Saved data entries:
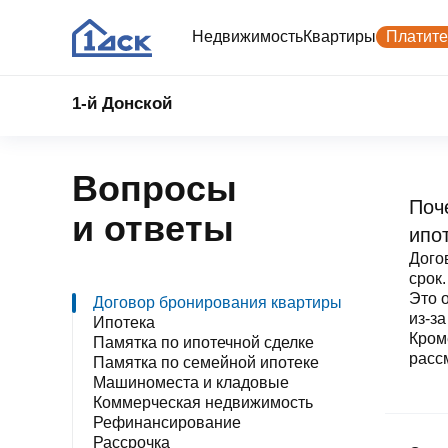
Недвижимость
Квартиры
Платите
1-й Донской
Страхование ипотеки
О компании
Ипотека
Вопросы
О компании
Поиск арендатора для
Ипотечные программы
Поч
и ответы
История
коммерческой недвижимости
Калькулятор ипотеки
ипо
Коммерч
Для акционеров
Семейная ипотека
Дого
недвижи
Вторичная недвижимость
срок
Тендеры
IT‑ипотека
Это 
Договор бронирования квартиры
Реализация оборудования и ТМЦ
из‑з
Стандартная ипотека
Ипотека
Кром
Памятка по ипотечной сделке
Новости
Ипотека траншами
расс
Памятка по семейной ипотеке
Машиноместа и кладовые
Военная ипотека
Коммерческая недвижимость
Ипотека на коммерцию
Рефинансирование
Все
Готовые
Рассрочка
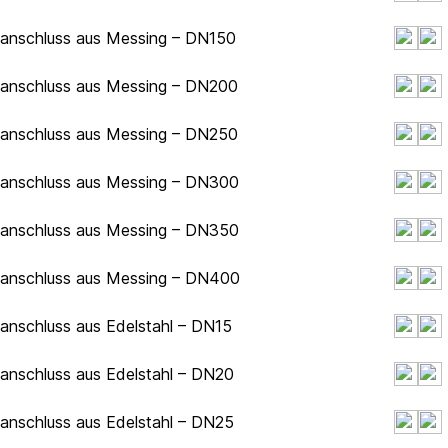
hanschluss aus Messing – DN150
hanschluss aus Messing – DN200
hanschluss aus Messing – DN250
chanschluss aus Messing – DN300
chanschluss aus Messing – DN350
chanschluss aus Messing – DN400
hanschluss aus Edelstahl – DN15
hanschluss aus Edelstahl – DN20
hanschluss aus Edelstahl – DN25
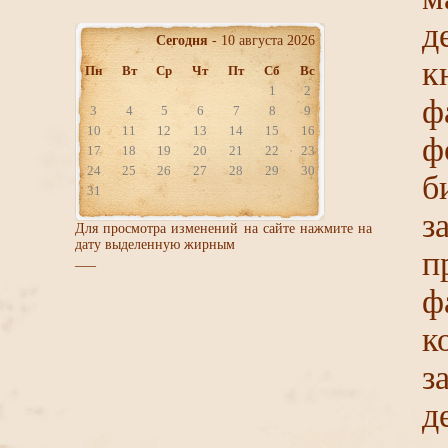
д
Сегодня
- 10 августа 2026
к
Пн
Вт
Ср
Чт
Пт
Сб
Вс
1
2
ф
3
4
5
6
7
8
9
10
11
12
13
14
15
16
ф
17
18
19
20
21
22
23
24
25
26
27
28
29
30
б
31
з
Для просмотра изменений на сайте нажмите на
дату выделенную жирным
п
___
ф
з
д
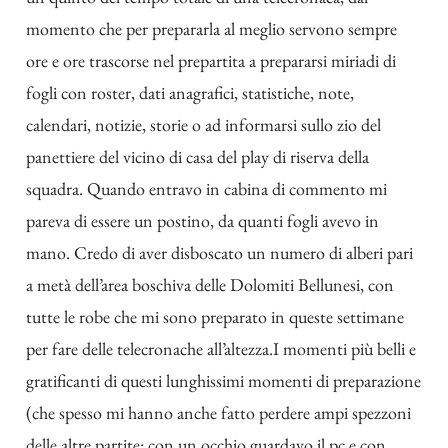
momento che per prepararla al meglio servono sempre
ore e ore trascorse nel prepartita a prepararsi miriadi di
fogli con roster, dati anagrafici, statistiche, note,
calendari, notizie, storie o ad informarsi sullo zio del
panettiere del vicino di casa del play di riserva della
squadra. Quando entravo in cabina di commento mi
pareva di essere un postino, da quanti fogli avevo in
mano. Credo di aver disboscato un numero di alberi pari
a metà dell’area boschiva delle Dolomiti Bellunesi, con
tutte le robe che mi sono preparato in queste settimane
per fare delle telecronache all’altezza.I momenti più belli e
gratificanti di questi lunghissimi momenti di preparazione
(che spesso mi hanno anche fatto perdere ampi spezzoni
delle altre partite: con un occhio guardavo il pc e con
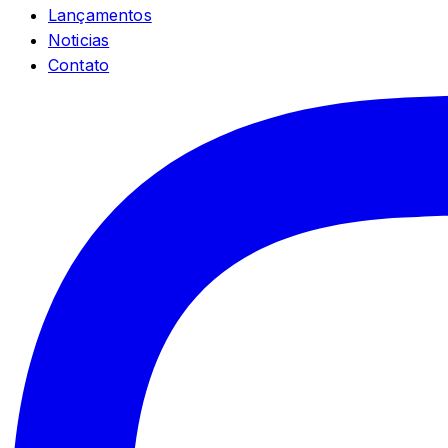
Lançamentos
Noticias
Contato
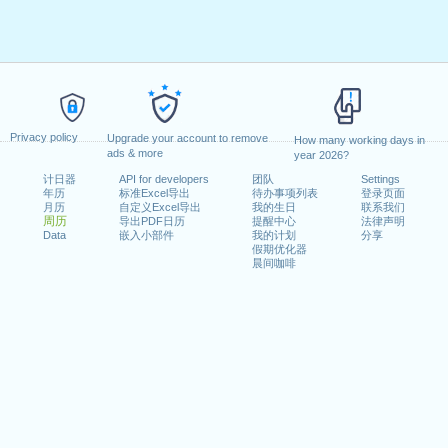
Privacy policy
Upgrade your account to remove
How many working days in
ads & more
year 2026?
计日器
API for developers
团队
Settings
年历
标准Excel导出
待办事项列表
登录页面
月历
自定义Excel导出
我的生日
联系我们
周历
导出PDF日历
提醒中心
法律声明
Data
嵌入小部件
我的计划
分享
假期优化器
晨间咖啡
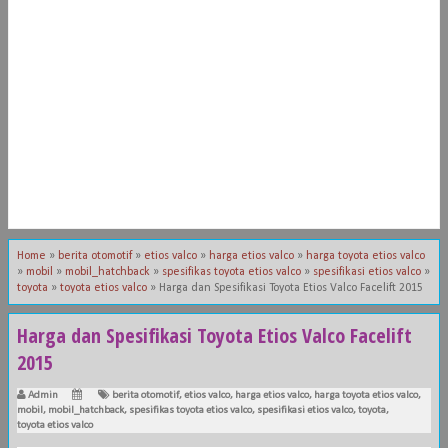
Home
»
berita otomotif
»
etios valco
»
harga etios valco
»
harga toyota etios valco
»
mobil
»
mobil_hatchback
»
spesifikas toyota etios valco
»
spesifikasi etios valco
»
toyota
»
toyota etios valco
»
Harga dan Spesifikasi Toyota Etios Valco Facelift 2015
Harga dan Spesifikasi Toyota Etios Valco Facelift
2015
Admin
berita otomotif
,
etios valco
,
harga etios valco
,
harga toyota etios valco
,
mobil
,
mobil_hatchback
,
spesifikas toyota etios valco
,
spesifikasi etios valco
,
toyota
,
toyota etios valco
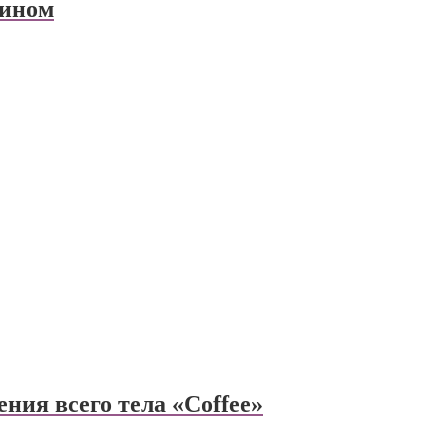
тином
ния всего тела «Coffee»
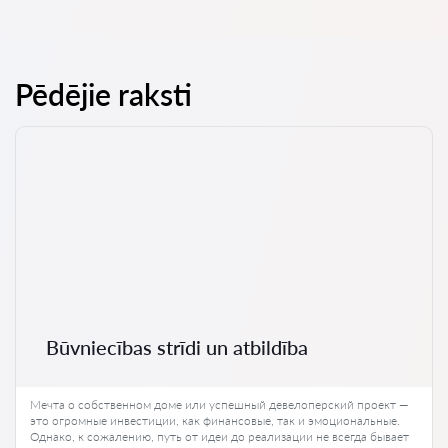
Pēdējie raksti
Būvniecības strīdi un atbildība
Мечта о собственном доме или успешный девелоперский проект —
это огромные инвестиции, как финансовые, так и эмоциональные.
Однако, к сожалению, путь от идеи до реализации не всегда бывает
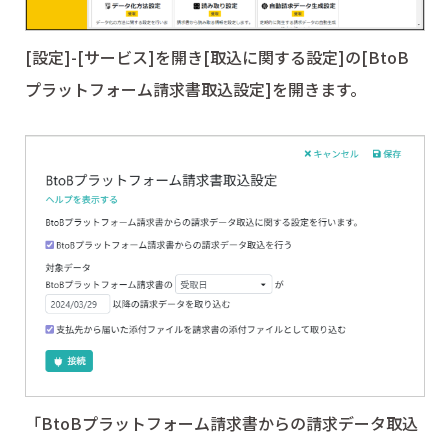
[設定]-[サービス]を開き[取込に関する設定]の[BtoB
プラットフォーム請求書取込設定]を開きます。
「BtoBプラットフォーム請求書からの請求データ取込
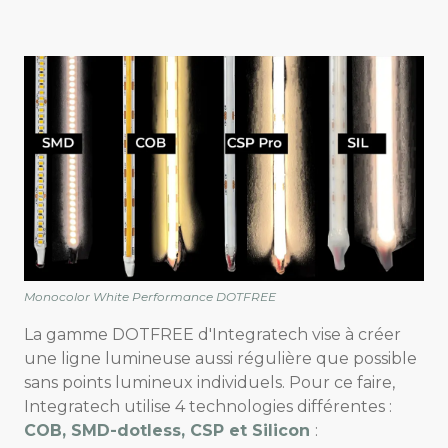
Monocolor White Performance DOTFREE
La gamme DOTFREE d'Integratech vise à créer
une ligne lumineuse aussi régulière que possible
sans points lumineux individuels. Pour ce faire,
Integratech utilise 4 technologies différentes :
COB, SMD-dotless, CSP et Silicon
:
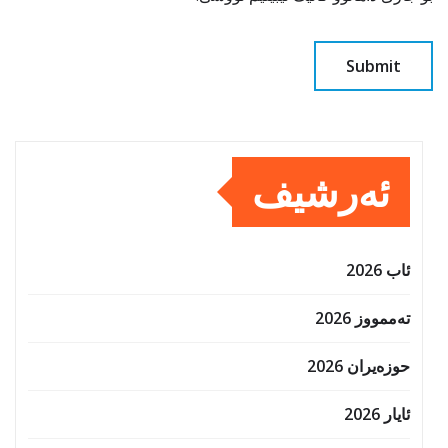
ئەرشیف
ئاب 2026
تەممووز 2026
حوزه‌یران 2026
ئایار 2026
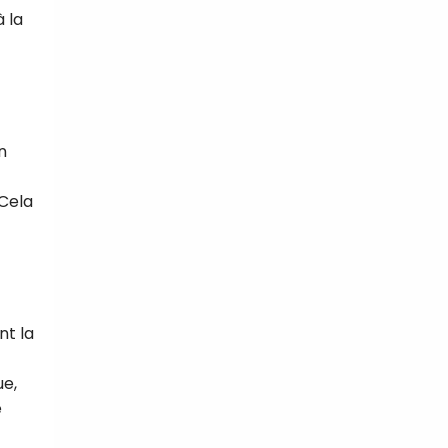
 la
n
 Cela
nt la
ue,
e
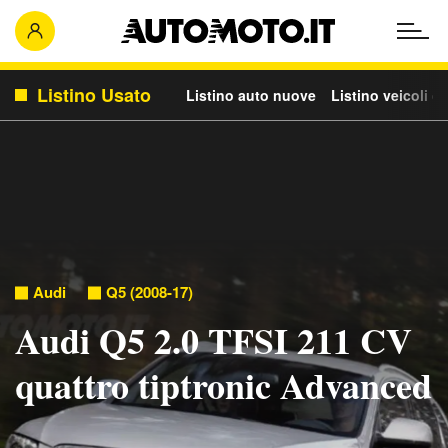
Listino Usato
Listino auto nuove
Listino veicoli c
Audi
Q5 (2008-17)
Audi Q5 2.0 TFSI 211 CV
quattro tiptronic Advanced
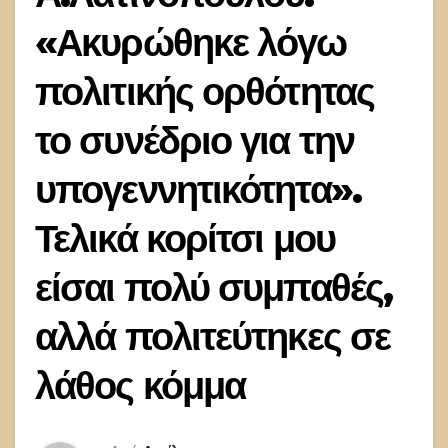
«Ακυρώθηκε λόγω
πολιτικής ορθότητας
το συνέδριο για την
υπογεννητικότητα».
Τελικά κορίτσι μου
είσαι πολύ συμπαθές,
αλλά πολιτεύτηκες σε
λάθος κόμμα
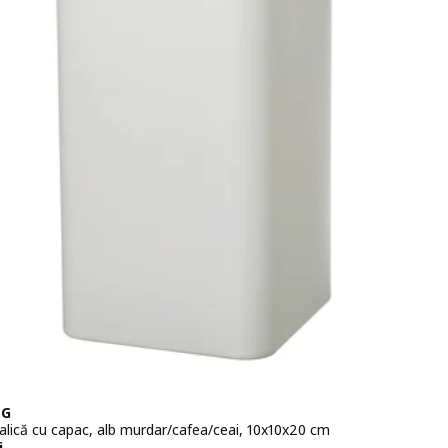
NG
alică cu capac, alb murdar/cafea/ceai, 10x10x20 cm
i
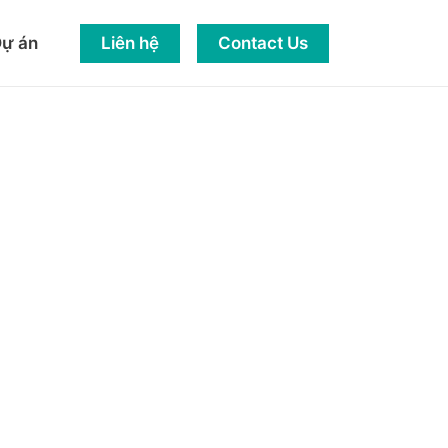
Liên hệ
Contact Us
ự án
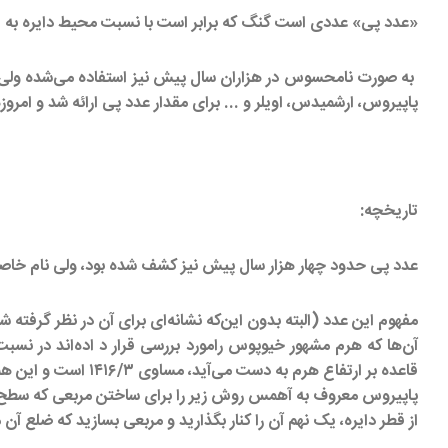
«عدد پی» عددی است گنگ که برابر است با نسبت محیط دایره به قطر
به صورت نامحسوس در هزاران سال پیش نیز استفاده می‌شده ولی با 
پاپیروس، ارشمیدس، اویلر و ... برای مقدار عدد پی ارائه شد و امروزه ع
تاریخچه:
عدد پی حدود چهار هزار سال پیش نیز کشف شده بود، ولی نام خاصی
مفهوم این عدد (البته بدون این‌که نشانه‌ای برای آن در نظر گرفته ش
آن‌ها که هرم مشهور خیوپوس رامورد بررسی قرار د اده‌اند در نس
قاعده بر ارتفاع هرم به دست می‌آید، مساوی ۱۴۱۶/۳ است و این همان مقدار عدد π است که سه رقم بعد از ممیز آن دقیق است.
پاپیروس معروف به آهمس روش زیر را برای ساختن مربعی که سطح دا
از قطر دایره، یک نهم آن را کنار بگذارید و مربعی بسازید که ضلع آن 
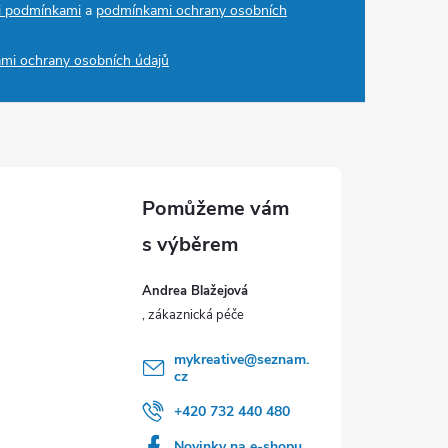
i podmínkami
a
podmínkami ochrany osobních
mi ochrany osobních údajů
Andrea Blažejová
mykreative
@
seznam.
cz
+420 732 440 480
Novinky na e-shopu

Prompt:
Filter the records, keeping only lines that contain "ochrany", and show those lines.

Completed exercise:
podmínkami ochrany osobních
mi ochrany osobních údajů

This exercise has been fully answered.